The wholly wonderful days are the ones where I feel like I’ve really taken advantage of everything working from home has to offer. Those days go like this: sleep until I wake up (usually @ 7:30 or 8:00 – don’t judge me!), enjoy my coffee as I read the paper, fire up the laptop and peruse my email, have a little breakfast, work a few hours, get dressed, go meet my sister for lunch, drop by the grocery store on the way home, work some more in the afternoon, make dinner, hang out with the hubs, get back on the computer and write until 11:30 or so, go to bed. Those are the great days, the days I think how lucky I am not to have to show up in an office every day and play nice.
The wholly awful days go like this: I wake up thinking about how I don’t know how to find my next client, how tight money is, and how guilty I feel that I’m not contributing more to the household income. While my coffee is brewing I check my email on my phone, and become discouraged if there’s nothing but junk mail. I fire up my laptop and spend the next 45 minutes on Facebook. Without a plan or a goal I drift around the internet looking for inspiration from anywhere – other industry people, trade magazines, blogs. At some point I give up and turn on the tv. I may do a load of laundry or mop the kitchen floor. I never change out of my yoga pants or put in my contacts. I try to write, but I wind up staring at a blank screen. I go to bed regretting the wasted day.

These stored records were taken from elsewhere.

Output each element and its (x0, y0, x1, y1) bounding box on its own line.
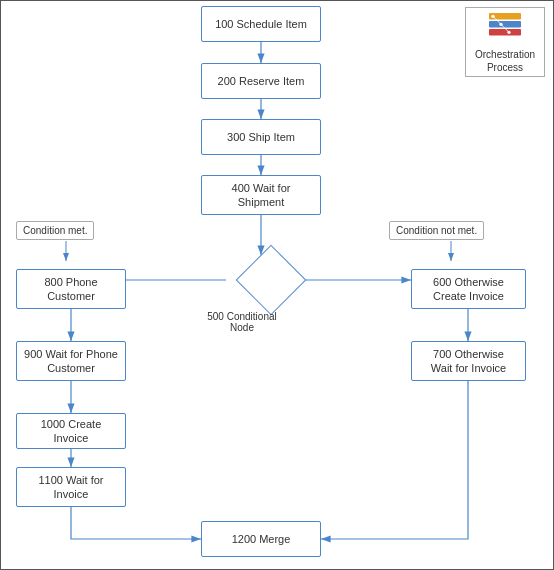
node-100: 100 Schedule Item (201, 6, 321, 42)
svg-rect-12 (489, 21, 521, 27)
node-500-label: 500 Conditional Node (197, 311, 287, 333)
node-400: 400 Wait forShipment (201, 175, 321, 215)
node-1000: 1000 CreateInvoice (16, 413, 126, 449)
orchestration-icon (485, 10, 525, 45)
condition-met-label: Condition met. (16, 221, 94, 240)
node-700: 700 OtherwiseWait for Invoice (411, 341, 526, 381)
node-1100: 1100 Wait forInvoice (16, 467, 126, 507)
orchestration-badge: OrchestrationProcess (465, 7, 545, 77)
node-1200: 1200 Merge (201, 521, 321, 557)
node-600: 600 OtherwiseCreate Invoice (411, 269, 526, 309)
node-900: 900 Wait for PhoneCustomer (16, 341, 126, 381)
condition-not-met-label: Condition not met. (389, 221, 484, 240)
diamond-shape (236, 245, 307, 316)
node-500 (236, 255, 306, 305)
svg-rect-13 (489, 29, 521, 35)
node-300: 300 Ship Item (201, 119, 321, 155)
diagram-container: 100 Schedule Item 200 Reserve Item 300 S… (0, 0, 554, 570)
node-200: 200 Reserve Item (201, 63, 321, 99)
node-800: 800 PhoneCustomer (16, 269, 126, 309)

The days that are simultaneously wonderful and awful usually happen when I’m having a great day and then get some bad news that sends me into an emotional slide, or when I’m having a bad day and I get some good news, or I hear unexpectedly from a friends, or something else happens to give the day a positive color.
Wonderful and awful is the spectrum on which all of my days fall. This isn’t new; every day of my life can be found somewhere along this line. But there’s something about being self-employed, about the silence of working alone that magnifies my awareness of the continuum. It’s so easy for the quality of your days to become drowned in the noise of daily routine when every day you have to get up, get dressed, fight the traffic to the office, deal with co-workers, fight traffic home, and finally, cram your family relationships into the four hours or so between the time you get home and the time you go to bed. It took these days of solitude to understand how many days on the awful end of the spectrum I was actually having. So now, even though it seems like the awful days are worse, I don’t think they are. I just notice them more. I notice the wonderful days more now, too.